English Language Day 2010 — Language of place and community

Location Lingo: We and our partner, the Ordnance Survey, embarked on the major exercise of collecting your nicknames for the familiar places around you.

<--break-><--break-><--break->We were awarded grants from Heritage Lottery Fund and Hampshire County Council for a project we called ‘Placing Your Language’. This enabled us to organise 32 different events in 28 different locations in Hampshire organised by over 20 individuals over 8 months and enjoyed by more than 15,000 people.

To get a flavour of what happened do have a look at the materials which appear on our website:

Location Lingo: we and our partners, the Ordnance Survey, embarked on the major exercise of collecting your nicknames for the familiar places around you. (It's not too late to contribute your nicknames - just follow the link from our homepage!). Such names could refer to a bridge, a wood, an ugly building or any item in the landscape - even your entire town. Our database now comprises thousands of names and their associated locations. They tell an important cultural and historical story of how people interact with their surroundings, as well as revealing a lot of ingenuity and humorous wordplay!

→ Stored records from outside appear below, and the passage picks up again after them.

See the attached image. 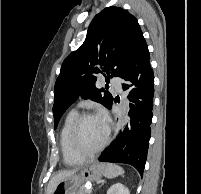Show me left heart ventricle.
Returning a JSON list of instances; mask_svg holds the SVG:
<instances>
[{
  "label": "left heart ventricle",
  "mask_w": 201,
  "mask_h": 194,
  "mask_svg": "<svg viewBox=\"0 0 201 194\" xmlns=\"http://www.w3.org/2000/svg\"><path fill=\"white\" fill-rule=\"evenodd\" d=\"M107 133L97 117L86 119L81 126L80 140L86 150L97 148L105 139Z\"/></svg>",
  "instance_id": "obj_1"
}]
</instances>
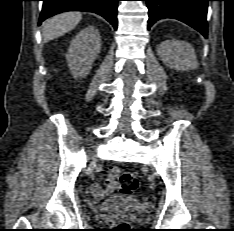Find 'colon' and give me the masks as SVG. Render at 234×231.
I'll use <instances>...</instances> for the list:
<instances>
[{
	"label": "colon",
	"instance_id": "5ec220e1",
	"mask_svg": "<svg viewBox=\"0 0 234 231\" xmlns=\"http://www.w3.org/2000/svg\"><path fill=\"white\" fill-rule=\"evenodd\" d=\"M114 179H118L120 184V192L124 195H132L138 189V180L134 173L130 171L119 172L117 169L113 173ZM117 231H127L128 226L126 223H119L116 226Z\"/></svg>",
	"mask_w": 234,
	"mask_h": 231
}]
</instances>
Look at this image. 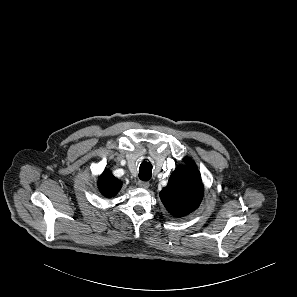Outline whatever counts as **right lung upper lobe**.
<instances>
[{
	"mask_svg": "<svg viewBox=\"0 0 297 297\" xmlns=\"http://www.w3.org/2000/svg\"><path fill=\"white\" fill-rule=\"evenodd\" d=\"M122 183L119 179L114 177L110 171L104 172L98 180V187L100 192L105 197H113L121 189Z\"/></svg>",
	"mask_w": 297,
	"mask_h": 297,
	"instance_id": "obj_1",
	"label": "right lung upper lobe"
}]
</instances>
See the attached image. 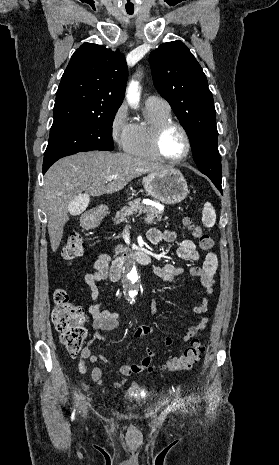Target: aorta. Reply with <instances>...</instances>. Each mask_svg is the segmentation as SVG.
Segmentation results:
<instances>
[{
    "instance_id": "762f6f07",
    "label": "aorta",
    "mask_w": 279,
    "mask_h": 465,
    "mask_svg": "<svg viewBox=\"0 0 279 465\" xmlns=\"http://www.w3.org/2000/svg\"><path fill=\"white\" fill-rule=\"evenodd\" d=\"M140 94L138 92V82L131 81L127 89V100L130 104L135 105L139 101ZM126 287L130 298H134L137 294V286L139 284L135 265L130 264L125 273Z\"/></svg>"
}]
</instances>
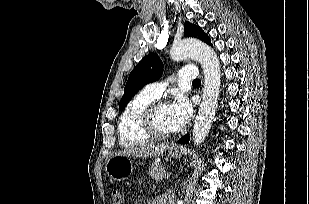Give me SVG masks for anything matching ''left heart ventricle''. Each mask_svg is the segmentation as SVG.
Returning a JSON list of instances; mask_svg holds the SVG:
<instances>
[{"label": "left heart ventricle", "instance_id": "1", "mask_svg": "<svg viewBox=\"0 0 309 204\" xmlns=\"http://www.w3.org/2000/svg\"><path fill=\"white\" fill-rule=\"evenodd\" d=\"M155 124L156 127L163 132H171L175 130L168 105L162 106L157 110Z\"/></svg>", "mask_w": 309, "mask_h": 204}]
</instances>
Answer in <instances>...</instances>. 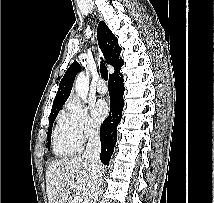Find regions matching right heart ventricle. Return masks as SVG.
I'll use <instances>...</instances> for the list:
<instances>
[{
  "label": "right heart ventricle",
  "mask_w": 214,
  "mask_h": 203,
  "mask_svg": "<svg viewBox=\"0 0 214 203\" xmlns=\"http://www.w3.org/2000/svg\"><path fill=\"white\" fill-rule=\"evenodd\" d=\"M52 144L54 153L59 157L72 156L81 150V146L72 139L60 122L53 132Z\"/></svg>",
  "instance_id": "1"
}]
</instances>
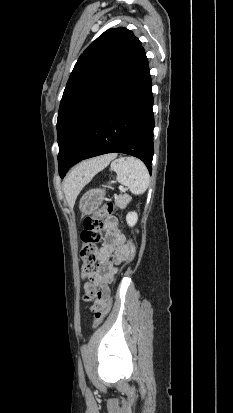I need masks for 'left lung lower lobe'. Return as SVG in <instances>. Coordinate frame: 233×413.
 <instances>
[{
	"label": "left lung lower lobe",
	"mask_w": 233,
	"mask_h": 413,
	"mask_svg": "<svg viewBox=\"0 0 233 413\" xmlns=\"http://www.w3.org/2000/svg\"><path fill=\"white\" fill-rule=\"evenodd\" d=\"M152 106L151 77L142 47L120 84L91 121L74 157L60 172L61 178L79 161L112 152L141 159L151 173Z\"/></svg>",
	"instance_id": "1"
}]
</instances>
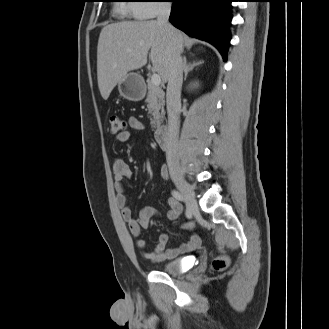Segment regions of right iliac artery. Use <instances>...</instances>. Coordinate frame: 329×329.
<instances>
[{
    "instance_id": "obj_1",
    "label": "right iliac artery",
    "mask_w": 329,
    "mask_h": 329,
    "mask_svg": "<svg viewBox=\"0 0 329 329\" xmlns=\"http://www.w3.org/2000/svg\"><path fill=\"white\" fill-rule=\"evenodd\" d=\"M172 195H173V197L176 198L177 200H179V201H184V197H183V195H182L181 193H179L178 191L173 190V191H172Z\"/></svg>"
}]
</instances>
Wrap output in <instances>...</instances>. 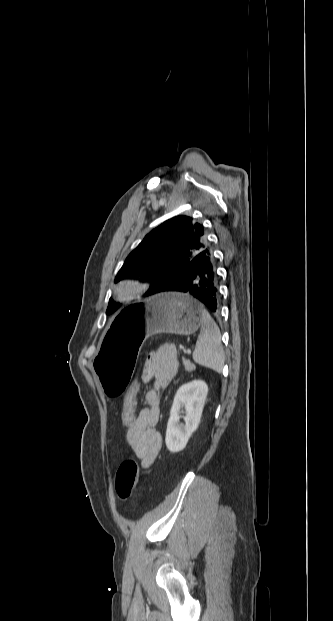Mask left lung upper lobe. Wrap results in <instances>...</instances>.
Returning <instances> with one entry per match:
<instances>
[{
    "label": "left lung upper lobe",
    "mask_w": 333,
    "mask_h": 621,
    "mask_svg": "<svg viewBox=\"0 0 333 621\" xmlns=\"http://www.w3.org/2000/svg\"><path fill=\"white\" fill-rule=\"evenodd\" d=\"M206 247L210 243L201 224L189 216L173 217L145 236L126 258L115 282L128 276H142L151 283L145 296L160 293ZM119 307L120 304L110 299L106 314Z\"/></svg>",
    "instance_id": "1"
}]
</instances>
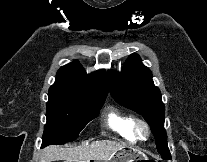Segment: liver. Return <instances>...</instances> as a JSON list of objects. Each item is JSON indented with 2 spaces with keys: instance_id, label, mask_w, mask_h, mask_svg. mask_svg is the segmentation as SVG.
<instances>
[{
  "instance_id": "obj_1",
  "label": "liver",
  "mask_w": 207,
  "mask_h": 162,
  "mask_svg": "<svg viewBox=\"0 0 207 162\" xmlns=\"http://www.w3.org/2000/svg\"><path fill=\"white\" fill-rule=\"evenodd\" d=\"M124 143L111 140L95 141L90 144L84 143L77 147L64 148L59 145H51L43 150L41 162L64 160L65 162H91L107 161L121 148Z\"/></svg>"
}]
</instances>
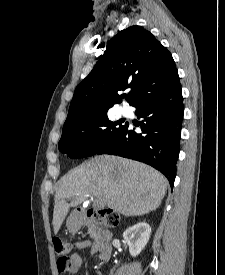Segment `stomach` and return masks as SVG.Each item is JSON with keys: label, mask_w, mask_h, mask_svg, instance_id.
<instances>
[{"label": "stomach", "mask_w": 225, "mask_h": 275, "mask_svg": "<svg viewBox=\"0 0 225 275\" xmlns=\"http://www.w3.org/2000/svg\"><path fill=\"white\" fill-rule=\"evenodd\" d=\"M68 228H69L70 230H76V229H78V226L72 227L71 224H70V221H68Z\"/></svg>", "instance_id": "0dacf381"}]
</instances>
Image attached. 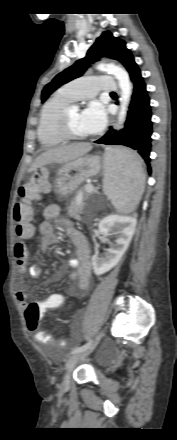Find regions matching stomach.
Returning a JSON list of instances; mask_svg holds the SVG:
<instances>
[{"label":"stomach","instance_id":"1","mask_svg":"<svg viewBox=\"0 0 177 440\" xmlns=\"http://www.w3.org/2000/svg\"><path fill=\"white\" fill-rule=\"evenodd\" d=\"M112 160V150L107 151L104 156L103 166L107 161ZM102 168L99 157L85 155L72 160L61 166L55 179V193L61 197L71 195L86 180L95 176ZM36 169L34 175L38 174Z\"/></svg>","mask_w":177,"mask_h":440}]
</instances>
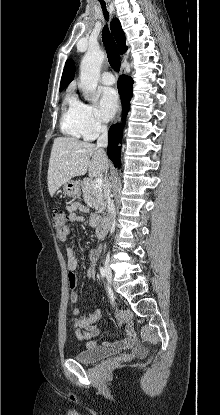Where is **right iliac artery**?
<instances>
[{
    "instance_id": "right-iliac-artery-1",
    "label": "right iliac artery",
    "mask_w": 220,
    "mask_h": 415,
    "mask_svg": "<svg viewBox=\"0 0 220 415\" xmlns=\"http://www.w3.org/2000/svg\"><path fill=\"white\" fill-rule=\"evenodd\" d=\"M100 274H101L102 278L105 277V272H104V269L102 267H100Z\"/></svg>"
}]
</instances>
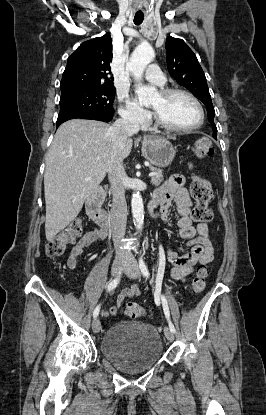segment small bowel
Wrapping results in <instances>:
<instances>
[{"label":"small bowel","instance_id":"obj_1","mask_svg":"<svg viewBox=\"0 0 266 415\" xmlns=\"http://www.w3.org/2000/svg\"><path fill=\"white\" fill-rule=\"evenodd\" d=\"M185 182L182 175H172L161 187L156 189L150 203L151 210L159 207L154 215L166 223L170 221L171 203L173 200L176 203V211L179 215L177 222L178 234L180 238L187 240L186 247L190 249L189 252L184 254H179L171 248L167 249V259L172 265L169 276L177 281H184L197 265L209 264L214 259V248L207 224L199 223L194 226L190 218L192 201L185 187ZM106 235V231L101 228H94L86 232L71 249L67 261L68 267L74 269L84 249L94 242L104 239ZM139 294L140 289L137 285L123 289L117 298V306L103 311V315H116L118 306L125 298L137 297Z\"/></svg>","mask_w":266,"mask_h":415}]
</instances>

The activity met with great interest and the English Project trustees appeared widely on national radio and television describing the value and significance of vernacular geography. The work wasn't without controversy, however; many people reported amusing but derrogatory nicknames for their own towns which were picked up by their local press. The result was some heated debate in the media between council officials, who wished to defend the pleasant nature of their town, and those residents who could see an appropriateness in the nicknames.

Calligraphy at the City Museum:Child writing South Hampshire Calligraphers came to demonstrate the skill of their art and to allow others to try their hands too.  Guests included Winchester MP Steve Brine.

Place Names Past, Present and Future: our annual English Language Day lecture was a fascinating account of the origins of English place names with a look at present day trends for naming streets and communities.  It was given by Dr Paul Cavill, Director of the English Place Names Society. Find out about the place names of Hampshire in our SCHOOLS zone.

Theatre Sleuths: do you know the language of the theatre? As part of our 2010 events children were given the opportunity to play language detectives at Winchester's Theatre Royal. They found answers to such questions as: Why is it considered unlucky to whistle in the theatre?  From which ancient language does the verb audire come? The theatre borrows much termionology from which of the armed forces?

Our young contestants also solved puzzles and word-search games and had a great time. The overall winner was Jo Welch with 15 correct answers. Find educational materials in our SCHOOLS zone.

Treasure Hunt: a fiendish treasure hunt was compiled for us by Kevin Ashman, one of TV's renowned Eggheads.  It was a very challenging trail where competitors attempted to identify Hampshire towns.  The winning prize was dinner with Kevin himself!

The Changing Face of Place Names and Toponomy:  two programmes of activities for children were created by Hampshire Archives and Local Studies to allow pupils to explore place names.  These focused on examples from the Beaulieu Estate in Hamphire.  Many schoolchildren enjoyed these exercises as part of English Language Day and the learning resources may be downloaded from our Learning Zone. 

Magic Maps: Children of a wide age-range came together to invent their own mysterious place names and make a magical map to take home with them. They also discovered how real places in Hampshire came to get their names. Magic Maps was run in: Alton, Andover, Basingstoke, Eastleigh, Fareham and Gosport.

100 Places that tell the story of the English Language: a study begun by student Isabel 'Issy' Millett during her short stay with the English Project is to become a prestigious new book to be published in 2013.

The English Language in Hampshire: English Project trustee Professor Chris Mulvey presened a lecture in Winchester's Discovery Centre which traced the English spoken in Hampshire from its historical roots to its present day influences by immigrant communities in London.  Download this and other talks by Chris Mulvey in our RESOURCES zone.

Guided Walks Exploring the Place Names of Hampshire: Tourist guides from Winchester City Guides prepared and led special walks around Alresford, Winchester, Southampton and Gosport, focussing on the weath of local place names and their history. See the WCG's 10 top tips for organising guided walks in our RESOURCES zone.

'University Challenge': the English Project's version of the popular quiz took place between the Universities of Sussex and Winchester. It was a close contest but Sussex just took the honours.